REQUIRED WORK – All records are to be restated word for word, with pictures excluded.

SOURCE DATA –
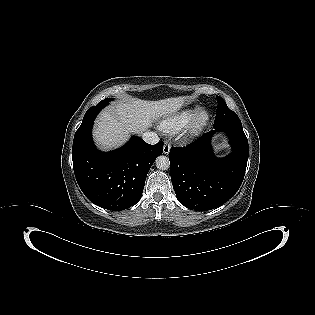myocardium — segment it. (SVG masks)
Masks as SVG:
<instances>
[{"instance_id": "myocardium-1", "label": "myocardium", "mask_w": 315, "mask_h": 315, "mask_svg": "<svg viewBox=\"0 0 315 315\" xmlns=\"http://www.w3.org/2000/svg\"><path fill=\"white\" fill-rule=\"evenodd\" d=\"M210 122V113L206 109H199L190 123L186 126L184 140L192 141L198 138Z\"/></svg>"}]
</instances>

WRITTEN SOLUTION –
myocardium — segment it. (SVG masks)
Masks as SVG:
<instances>
[{"instance_id": "myocardium-1", "label": "myocardium", "mask_w": 315, "mask_h": 315, "mask_svg": "<svg viewBox=\"0 0 315 315\" xmlns=\"http://www.w3.org/2000/svg\"><path fill=\"white\" fill-rule=\"evenodd\" d=\"M210 122V113L206 109H199L190 123L186 126L184 140L192 141L198 138Z\"/></svg>"}]
</instances>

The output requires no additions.